Present Day – We first meet Alison Bannister as she is walking past an art gallery in Marlborough, Wiltshire. She spies a portrait – a portrait of a woman who she is very familiar with. It is a likeness of Mary Seymour.
Alison enters the gallery and encounters an old love, Adam. Ten years previously they had had a relationship. A relationship that Alison had ended despite her feelings for Adam. For Alison has a secret that she cannot share with him… she was born in the 1540s.
Because Alison needs to find out more about the provenance of the portrait, she becomes enmeshed in Adam’s life once more. The portrait holds the key to a puzzle that Alison has spent years trying to decipher. It might tell her the whereabouts of her son, Arthur.
“We made a bargain, she and I. She helped me to escape; I helped her to find her son. It is entirely possible to bargain with an enemy if there is something that you both want and so it proved. Thus we were bound together through time.”
Wiltshire, 1557 – We meet Mary Seymour who is living at Wolf Hall. A distant cousin named Alison Banestre is sent to live there and share a room with Mary. The girls, ages ten and fourteen, did not get along. The beautiful Alison was more vivacious and cunning than the plain and more solitary Mary. Mary spent her time in the forest behind the garden gate. There she spends many hours wandering at will. Mary is never truly alone though, she has Darrell. She communicates with Darrell via her thoughts making the reader assume at first that he is just her imaginary friend. For if ever a girl needed a friend, it is Mary Seymour. Prone to having visions, she makes those around her
apprehensive – they fear she is a witch.
“I saw visions when I did not wish to and when I tried to call them up I saw nothing.”
The young Alison lost her family to the pox when she was just six years of age. Now, hardened by life’s cruelties, she has come to live at Wolf Hall. She is seduced by her distant cousin Edward and bore him an illegitimate son when she was just fifteen. He discarded her and took her infant son away.
“A man may chastise his wife just as he would a dog or a servant.”
After a dramatic death at Wolf Hall, both Alison and Mary are sent to Middlecote, only Alison escapes on the way. Mary, not so lucky, lives for several years with the Fenner Family at Middlecote Hall. There she is the companion to young Eleanor Fenner. There she suffers under the influence of Lady Fenner and her cruel rogue of a son, Will Fenner.
Alison slips forward in time to the present day. She has done it before and now that she wants to escape her banishment from Wolf Hall, she tries it again. Only this time, she cannot find a way to return. And return she must. She has to find her baby son…
My first read of 2019 – and what a read it was! A joyful amalgam of historical fiction, time travel, and love story, “The Phantom Tree” was a compelling tale. My first time reading Nicola Cornick, but definitely not my last. The author brought the past to life with vividly rendered, well-researched prose that highlighted both the positive and the negative aspects of life in the sixteenth century.

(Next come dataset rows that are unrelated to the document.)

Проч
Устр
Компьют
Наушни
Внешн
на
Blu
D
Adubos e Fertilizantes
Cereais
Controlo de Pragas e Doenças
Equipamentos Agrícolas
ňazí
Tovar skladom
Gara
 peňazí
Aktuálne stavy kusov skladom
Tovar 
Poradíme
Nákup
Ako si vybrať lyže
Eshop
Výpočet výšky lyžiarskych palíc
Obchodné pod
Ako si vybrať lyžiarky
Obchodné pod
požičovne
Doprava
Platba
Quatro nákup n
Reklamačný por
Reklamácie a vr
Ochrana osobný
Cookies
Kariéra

The story is told via two timelines, one in the sixteenth century and one in the present day, which are linked inextricably. The premise being that time is not linear, but deeply layered.
A ‘time-slip’ novel, this book will appeal greatly to lovers of Diana Gabaldon’s ‘Outlander’ series, as well as most other lovers of historical fiction. Yes, it makes you suspend belief with the time-travel and the telepathic communication, but the author incorporates this SO well with the dual story-lines that the reader becomes fully immersed in the narrative.

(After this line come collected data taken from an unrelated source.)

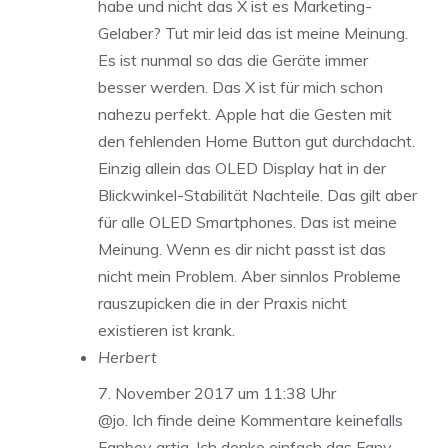
habe und nicht das X ist es Marketing-
Gelaber? Tut mir leid das ist meine Meinung.
Es ist nunmal so das die Geräte immer
besser werden. Das X ist für mich schon
nahezu perfekt. Apple hat die Gesten mit
den fehlenden Home Button gut durchdacht.
Einzig allein das OLED Display hat in der
Blickwinkel-Stabilität Nachteile. Das gilt aber
für alle OLED Smartphones. Das ist meine
Meinung. Wenn es dir nicht passt ist das
nicht mein Problem. Aber sinnlos Probleme
rauszupicken die in der Praxis nicht
existieren ist krank.
Herbert
7. November 2017 um 11:38 Uhr
@jo. Ich finde deine Kommentare keinefalls
Fanboy artig. Ich denke einfach das Fany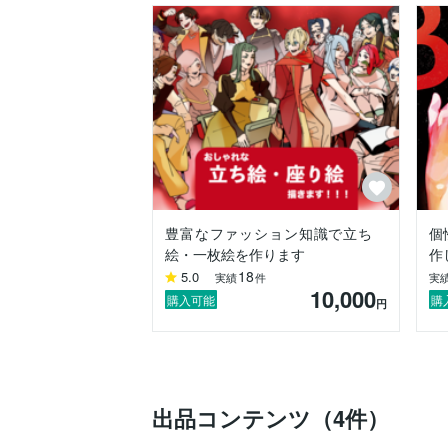
豊富なファッション知識で立ち
個
絵・一枚絵を作ります
作
18
5.0
実績
件
実
10,000
購入可能
購
円
出品コンテンツ（4件）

I am now eager to search out more of this author’s work. Highly recommended.
I received a complimentary digital copy of this novel from Graydon House Books via NetGalley. This review is my way of saying thank-you.

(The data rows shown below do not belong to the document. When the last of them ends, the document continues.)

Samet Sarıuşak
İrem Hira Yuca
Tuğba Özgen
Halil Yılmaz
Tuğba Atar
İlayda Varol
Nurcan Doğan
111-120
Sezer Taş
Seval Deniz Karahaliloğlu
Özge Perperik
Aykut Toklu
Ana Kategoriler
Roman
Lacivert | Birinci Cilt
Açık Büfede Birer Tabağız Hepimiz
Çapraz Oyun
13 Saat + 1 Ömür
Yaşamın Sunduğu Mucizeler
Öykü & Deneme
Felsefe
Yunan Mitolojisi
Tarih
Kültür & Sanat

Read an article the author wrote entitled “Historical Novels: Fact vs. Fiction“
Nicola Cornick is a writer and historian who was born and brought up in the north of England. Nicola developed a passion for history at an early age and nurtured it through reading and watching BBC costume dramas with her grandmother. She went on to study Medieval History, graduated from London University with an honours degree and worked for many years in academia until she gave it all up to be a full time author. Later she returned to college in Oxford to take a masters degree in History.
She now writes dual timeframe novels inspired by the history and legends of her local area.
Nicola is the current chair of the Romantic Novelists’ Association and a member of the Society of Authors.
Follow Nicola Cornick on Twitter.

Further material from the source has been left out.